Ma fille a appelé. Papa, n'oublie pas, c'est l'anniversaire de Loulou aujourd'hui. Cela ne m'embarrasse même plus qu'on soit obligé de me rappeler l'anniversaire de mes petits-enfants.

J'ai grandi à une époque qui célébrait le saint dont on portait le nom plutôt que les anniversaires de naissance. On me disait bonne fête à la Saint-Pierre... Je ne sais jamais pour l'anniversaire de mes enfants, de ma fiancée, de mes petits-enfants, mais je sais que votre oncle Germain aura 50 ans le 12 décembre parce que vous me l'avez écrit: Mon oncle Germain, qui vous lit depuis le cégep, aura 50 ans, cela lui ferait tellement plaisir que vous lui envoyiez un petit mot. Je m'exécute aussitôt, vous connaissez ma grande urbanité: Bon anniversaire, Germain.

Et quelque part en février, un matin, ma fiancée fera la baboune. Ah, merde, mon amour, j'ai encore oublié ton anniversaire! C'était hier? Aujourd'hui?

Je sais tout de même que ma mère est née un 2 décembre parce que c'est une date historique qu'on apprenait à l'école, quelque chose que Napoléon aurait fait un 2 décembre, ne me demandez pas quoi. Je sais aussi que mon père est né en 1897 parce cela m'impressionne. Hé! Mille huit cent quelque chose! Mon père - pas mon arrière-grand-père, mon père - est du même siècle que Napoléon, justement.

Bref, Loulou a eu 10 ans. Moi, 70 ce matin.

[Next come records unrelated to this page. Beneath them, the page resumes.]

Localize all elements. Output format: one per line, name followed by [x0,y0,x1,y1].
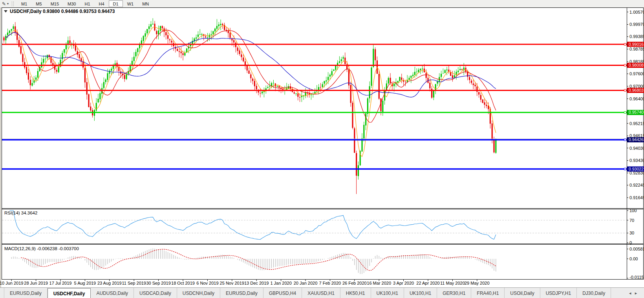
svg-text:30 Sep 2019: 30 Sep 2019 [146,281,170,285]
date-axis: 10 Jun 201928 Jun 201917 Jul 20195 Aug 2… [0,280,490,285]
toolbar-grip [12,2,14,6]
hline-label-0.94426: 0.94426 [627,137,644,142]
timeframe-toolbar: ✎ ▾ M1M5M15M30H1H4D1W1MN [0,0,644,8]
timeframe-button-mn[interactable]: MN [138,0,153,7]
svg-text:7 Feb 2020: 7 Feb 2020 [319,281,341,285]
crosshair-tool-icon[interactable]: ✎ [2,1,6,7]
svg-text:6 Nov 2019: 6 Nov 2019 [196,281,218,285]
svg-text:70: 70 [629,218,634,223]
svg-text:0.95740: 0.95740 [629,110,644,114]
chart-tab-6-gbpusd-h4[interactable]: GBPUSD,H4 [263,288,302,298]
svg-text:0.91645: 0.91645 [629,195,644,200]
svg-text:23 Aug 2019: 23 Aug 2019 [97,281,122,285]
svg-text:0.95215: 0.95215 [629,121,644,126]
chart-tab-1-usdchf-daily[interactable]: USDCHF,Daily [48,288,91,298]
timeframe-button-m30[interactable]: M30 [63,0,80,7]
hline-label-0.96803: 0.96803 [627,88,644,93]
svg-text:1.00570: 1.00570 [629,10,644,15]
rsi-label: RSI(14) 34.3642 [4,211,37,215]
tab-scroll-left-icon[interactable]: ◄ [628,291,634,295]
tabbar-pad [0,288,4,298]
svg-text:0.92245: 0.92245 [629,183,644,187]
chart-tab-0-eurusd-daily[interactable]: EURUSD,Daily [4,288,48,298]
chart-tab-8-hk50-h1[interactable]: HK50,H1 [340,288,371,298]
svg-text:0.005818: 0.005818 [629,247,644,251]
svg-text:18 Oct 2019: 18 Oct 2019 [171,281,195,285]
svg-text:3 Apr 2020: 3 Apr 2020 [393,281,414,285]
chart-tab-13-usoil-daily[interactable]: USOil,Daily [505,288,540,298]
dropdown-caret-icon[interactable]: ▾ [7,2,9,5]
timeframe-button-h1[interactable]: H1 [80,0,94,7]
chart-tabs: EURUSD,DailyUSDCHF,DailyAUDUSD,DailyUSDC… [4,288,611,298]
svg-text:26 Feb 2020: 26 Feb 2020 [342,281,367,285]
timeframe-button-m15[interactable]: M15 [46,0,63,7]
svg-text:20 Jan 2020: 20 Jan 2020 [294,281,318,285]
svg-text:13 Dec 2019: 13 Dec 2019 [244,281,269,285]
hline-label-0.98008: 0.98008 [627,63,644,68]
hline-label-0.95740: 0.95740 [627,110,644,115]
svg-text:11 May 2020: 11 May 2020 [440,281,465,285]
svg-text:0.94426: 0.94426 [629,137,644,142]
svg-text:29 May 2020: 29 May 2020 [465,281,490,285]
svg-text:0.99970: 0.99970 [629,22,644,27]
svg-text:0.94030: 0.94030 [629,146,644,151]
svg-text:0.97600: 0.97600 [629,71,644,76]
chart-tab-4-usdcnh-daily[interactable]: USDCNH,Daily [177,288,220,298]
chart-tab-12-fra40-h1[interactable]: FRA40,H1 [471,288,505,298]
chart-tab-14-usdjpy-h1[interactable]: USDJPY,H1 [540,288,577,298]
chart-tab-7-xauusd-h1[interactable]: XAUUSD,H1 [302,288,340,298]
svg-text:5 Aug 2019: 5 Aug 2019 [74,281,96,285]
svg-text:30: 30 [629,231,634,235]
timeframe-button-m1[interactable]: M1 [17,0,31,7]
chart-tab-5-eurusd-daily[interactable]: EURUSD,Daily [220,288,263,298]
svg-text:0.99385: 0.99385 [629,34,644,39]
chart-tab-9-uk100-h1[interactable]: UK100,H1 [371,288,404,298]
chart-tab-bar: EURUSD,DailyUSDCHF,DailyAUDUSD,DailyUSDC… [0,287,644,298]
tab-scroll-arrows[interactable]: ◄► [628,291,644,295]
hline-label-0.99016: 0.99016 [627,42,644,47]
svg-text:100: 100 [629,208,637,213]
svg-text:0: 0 [629,240,632,245]
chart-title: USDCHF,Daily 0.93800 0.94486 0.93753 0.9… [10,9,115,14]
chart-tab-15-dj30-daily[interactable]: DJ30,Daily [577,288,611,298]
svg-text:0.93430: 0.93430 [629,158,644,163]
svg-text:0.96400: 0.96400 [629,96,644,101]
svg-text:1 Jan 2020: 1 Jan 2020 [270,281,291,285]
svg-text:11 Sep 2019: 11 Sep 2019 [122,281,146,285]
chart-canvas[interactable]: 1.005700.999700.993850.987850.981850.976… [0,7,644,287]
timeframe-button-w1[interactable]: W1 [123,0,138,7]
svg-text:0.98785: 0.98785 [629,47,644,51]
hline-label-0.93022: 0.93022 [627,167,644,172]
chart-tab-11-ger30-h1[interactable]: GER30,H1 [437,288,471,298]
svg-text:0.99016: 0.99016 [629,42,644,47]
timeframe-buttons: M1M5M15M30H1H4D1W1MN [17,0,153,7]
chart-tab-2-audusd-daily[interactable]: AUDUSD,Daily [91,288,134,298]
chart-tab-3-usdcad-daily[interactable]: USDCAD,Daily [134,288,177,298]
svg-text:0.96803: 0.96803 [629,88,644,93]
svg-text:22 Apr 2020: 22 Apr 2020 [416,281,439,285]
svg-text:28 Jun 2019: 28 Jun 2019 [24,281,48,285]
svg-text:10 Jun 2019: 10 Jun 2019 [0,281,23,285]
svg-text:17 Jul 2019: 17 Jul 2019 [49,281,72,285]
timeframe-button-d1[interactable]: D1 [109,0,123,7]
svg-text:0.00: 0.00 [629,256,638,261]
chart-tab-10-uk100-h1[interactable]: UK100,H1 [404,288,437,298]
timeframe-button-h4[interactable]: H4 [95,0,109,7]
svg-text:-0.011514: -0.011514 [629,275,644,280]
tab-scroll-right-icon[interactable]: ► [634,291,640,295]
timeframe-button-m5[interactable]: M5 [31,0,46,7]
macd-label: MACD(12,26,9) -0.006238 -0.003700 [4,246,79,251]
svg-text:0.93022: 0.93022 [629,167,644,171]
svg-text:16 Mar 2020: 16 Mar 2020 [367,281,391,285]
svg-text:0.98008: 0.98008 [629,63,644,67]
svg-text:25 Nov 2019: 25 Nov 2019 [220,281,244,285]
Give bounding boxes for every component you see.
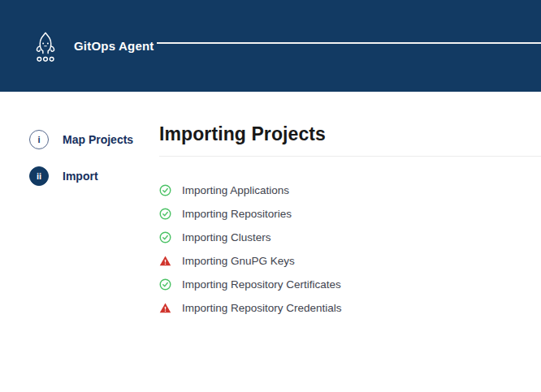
success-check-icon	[159, 184, 171, 196]
error-triangle-icon	[159, 302, 171, 314]
content-area: i Map Projects ii Import Importing Proje…	[0, 92, 541, 320]
gitops-agent-window: GitOps Agent i Map Projects ii Import Im…	[0, 0, 541, 392]
header-divider-line	[157, 42, 541, 44]
step-import[interactable]: ii Import	[29, 166, 159, 186]
status-item: Importing Clusters	[159, 226, 541, 249]
success-check-icon	[159, 278, 171, 291]
step-1-label: Map Projects	[63, 133, 133, 146]
step-2-label: Import	[63, 170, 98, 183]
app-title: GitOps Agent	[74, 39, 154, 53]
status-label: Importing Repository Credentials	[182, 302, 342, 314]
status-label: Importing GnuPG Keys	[182, 255, 295, 267]
status-item: Importing Applications	[159, 179, 541, 202]
error-triangle-icon	[159, 255, 171, 267]
status-label: Importing Applications	[182, 184, 289, 196]
success-check-icon	[159, 208, 171, 220]
page-title: Importing Projects	[159, 123, 541, 145]
status-item: Importing GnuPG Keys	[159, 249, 541, 273]
status-item: Importing Repositories	[159, 202, 541, 226]
argo-octopus-icon	[31, 30, 60, 64]
step-1-indicator: i	[29, 130, 49, 149]
title-divider	[159, 156, 541, 157]
step-map-projects[interactable]: i Map Projects	[29, 130, 159, 149]
status-item: Importing Repository Certificates	[159, 273, 541, 296]
import-status-list: Importing ApplicationsImporting Reposito…	[159, 179, 541, 320]
status-label: Importing Clusters	[182, 231, 271, 243]
step-2-indicator: ii	[29, 166, 49, 186]
status-item: Importing Repository Credentials	[159, 296, 541, 320]
app-header: GitOps Agent	[0, 0, 541, 92]
success-check-icon	[159, 231, 171, 243]
import-panel: Importing Projects Importing Application…	[159, 92, 541, 320]
wizard-steps-sidebar: i Map Projects ii Import	[0, 92, 159, 320]
status-label: Importing Repositories	[182, 208, 292, 220]
status-label: Importing Repository Certificates	[182, 278, 341, 291]
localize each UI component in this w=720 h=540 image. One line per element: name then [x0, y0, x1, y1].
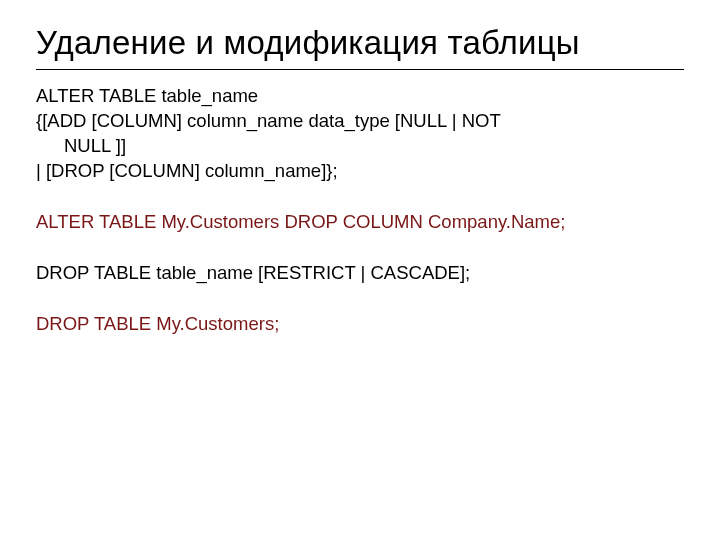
paragraph-drop-example: DROP TABLE My.Customers;: [36, 312, 684, 337]
paragraph-drop-syntax: DROP TABLE table_name [RESTRICT | CASCAD…: [36, 261, 684, 286]
paragraph-alter-example: ALTER TABLE My.Customers DROP COLUMN Com…: [36, 210, 684, 235]
text-line: DROP TABLE table_name [RESTRICT | CASCAD…: [36, 262, 470, 283]
text-line-indent: NULL ]]: [36, 134, 684, 159]
paragraph-alter-syntax: ALTER TABLE table_name {[ADD [COLUMN] co…: [36, 84, 684, 184]
text-line: | [DROP [COLUMN] column_name]};: [36, 160, 338, 181]
text-line: DROP TABLE My.Customers;: [36, 313, 279, 334]
text-line: ALTER TABLE My.Customers DROP COLUMN Com…: [36, 211, 565, 232]
slide: Удаление и модификация таблицы ALTER TAB…: [0, 0, 720, 540]
text-line: {[ADD [COLUMN] column_name data_type [NU…: [36, 110, 501, 131]
slide-body: ALTER TABLE table_name {[ADD [COLUMN] co…: [36, 84, 684, 337]
text-line: ALTER TABLE table_name: [36, 85, 258, 106]
slide-title: Удаление и модификация таблицы: [36, 22, 684, 63]
title-underline: [36, 69, 684, 70]
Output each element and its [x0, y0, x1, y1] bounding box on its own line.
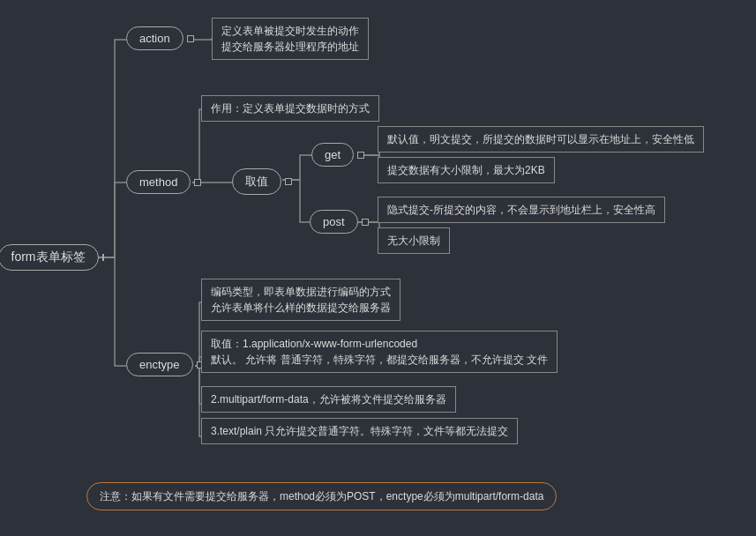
mind-map: form表单标签 action 定义表单被提交时发生的动作提交给服务器处理程序的…: [0, 0, 756, 536]
method-node: method: [126, 170, 201, 194]
quzi-node: 取值: [232, 168, 292, 195]
get-desc1-text: 默认值，明文提交，所提交的数据时可以显示在地址上，安全性低: [378, 126, 704, 153]
action-node: action: [126, 26, 194, 50]
get-desc2-text: 提交数据有大小限制，最大为2KB: [378, 157, 555, 183]
root-expand[interactable]: [102, 254, 104, 261]
get-label: get: [311, 143, 354, 167]
quzi-label: 取值: [232, 168, 281, 195]
note-text: 注意：如果有文件需要提交给服务器，method必须为POST，enctype必须…: [86, 482, 557, 510]
enctype-label: enctype: [126, 353, 193, 376]
connection-lines: [0, 0, 756, 536]
post-node: post: [310, 210, 369, 234]
get-expand[interactable]: [357, 152, 364, 159]
get-desc2-node: 提交数据有大小限制，最大为2KB: [378, 157, 555, 183]
enctype-2-node: 2.multipart/form-data，允许被将文件提交给服务器: [201, 386, 456, 413]
get-desc1-node: 默认值，明文提交，所提交的数据时可以显示在地址上，安全性低: [378, 126, 704, 153]
enctype-desc1-text: 编码类型，即表单数据进行编码的方式允许表单将什么样的数据提交给服务器: [201, 279, 400, 321]
post-expand[interactable]: [362, 219, 369, 226]
post-desc1-text: 隐式提交-所提交的内容，不会显示到地址栏上，安全性高: [378, 197, 665, 223]
method-desc-text: 作用：定义表单提交数据时的方式: [201, 95, 379, 122]
get-node: get: [311, 143, 364, 167]
root-node: form表单标签: [9, 242, 93, 272]
action-desc-text: 定义表单被提交时发生的动作提交给服务器处理程序的地址: [212, 18, 369, 60]
enctype-2-text: 2.multipart/form-data，允许被将文件提交给服务器: [201, 386, 456, 413]
enctype-val-text: 取值：1.application/x-www-form-urlencoded默认…: [201, 331, 558, 373]
enctype-desc1-node: 编码类型，即表单数据进行编码的方式允许表单将什么样的数据提交给服务器: [201, 279, 400, 321]
post-desc2-text: 无大小限制: [378, 227, 450, 254]
post-label: post: [310, 210, 358, 234]
method-expand[interactable]: [194, 179, 201, 186]
enctype-node: enctype: [126, 353, 204, 376]
action-desc-node: 定义表单被提交时发生的动作提交给服务器处理程序的地址: [212, 18, 369, 60]
action-label: action: [126, 26, 183, 50]
method-desc-node: 作用：定义表单提交数据时的方式: [201, 95, 379, 122]
enctype-val-node: 取值：1.application/x-www-form-urlencoded默认…: [201, 331, 558, 373]
root-label: form表单标签: [0, 244, 99, 271]
post-desc1-node: 隐式提交-所提交的内容，不会显示到地址栏上，安全性高: [378, 197, 665, 223]
enctype-3-node: 3.text/plain 只允许提交普通字符。特殊字符，文件等都无法提交: [201, 418, 518, 444]
quzi-expand[interactable]: [285, 178, 292, 185]
action-expand[interactable]: [187, 35, 194, 42]
note-node: 注意：如果有文件需要提交给服务器，method必须为POST，enctype必须…: [86, 482, 557, 510]
method-label: method: [126, 170, 191, 194]
enctype-3-text: 3.text/plain 只允许提交普通字符。特殊字符，文件等都无法提交: [201, 418, 518, 444]
post-desc2-node: 无大小限制: [378, 227, 450, 254]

J'ai une photo de moi quelque part quand j'avais 10 ans. Une photo noir et blanc au contour dentelé. Au verso, une note au crayon: Pierre, 10 ans. La photo a été prise dans l'arrière-cour de la voisine parce que c'était plus beau que chez nous pour prendre ces photos, que ma mère envoyait en Italie. À droite de la photo, il y a une claie avec des rosiers grimpants. Les trois femmes qui m'ont élevé, mes deux soeurs et ma mère, sont adossées à la grille qui enclot la cour. Ma mère est la plus jolie des trois. Elle doit avoir 45 ans. Les trois m'enserrent, me retiennent dans le creux qu'elles forment derrière moi. Je suis maigre à faire peur et j'ai hâte d'aller jouer.

Rendu là, j'ai eu une idée. Une idée qui ne vous impressionnera pas, c'est quelque chose que vous faites spontanément. Moi, c'était la première fois: j'ai cliqué sur Google Maps. Imaginez ma stupéfaction: non seulement j'ai retrouvé facilement la ruelle où a été prise cette photo il y a 60 ans, mais j'ai retrouvé la maison de la voisine au toit de tuiles rouges, l'arrière-cour et son appentis, la verrière dont la porte est ouverte comme si quelqu'un venait d'entrer. La grille qui ceint la cour est celle de l'époque, je peux en jurer, on peut en compter les barreaux (23), auxquels je me suis pendu mille fois. La poignée aussi est d'époque...

Tu pleures? m'a dit ma fiancée.

Regarde, la poignée de la grille!

Quand j'ai mis mon doigt sur l'écran pour toucher la poignée, j'ai fait bouger l'image et la ruelle s'est prolongée vers les jardins où j'allais jouer.

Zazou, le chien, dans la cour, a aboyé. Roger et Gérard, mes petits amis, sont sortis de la ruelle en culotte courte. Gisèle, la cousine de Roger, était en salopette rouge. Une des bretelles tombait de son épaule. Il y avait aussi Paul Thévenin et le gros Romanance qui habitaient pas loin. Je pourrais vous montrer leur maison sur Google Maps, le toit dépasse.

J'ai fermé les yeux. J'ai passé la porte ouverte de la verrière pour entrer dans la pièce commune. Le placard-vaisselier est toujours à gauche, avant l'escalier qui mène aux chambres. Dans l'armoire, les assiettes ont des fleurs jaunes.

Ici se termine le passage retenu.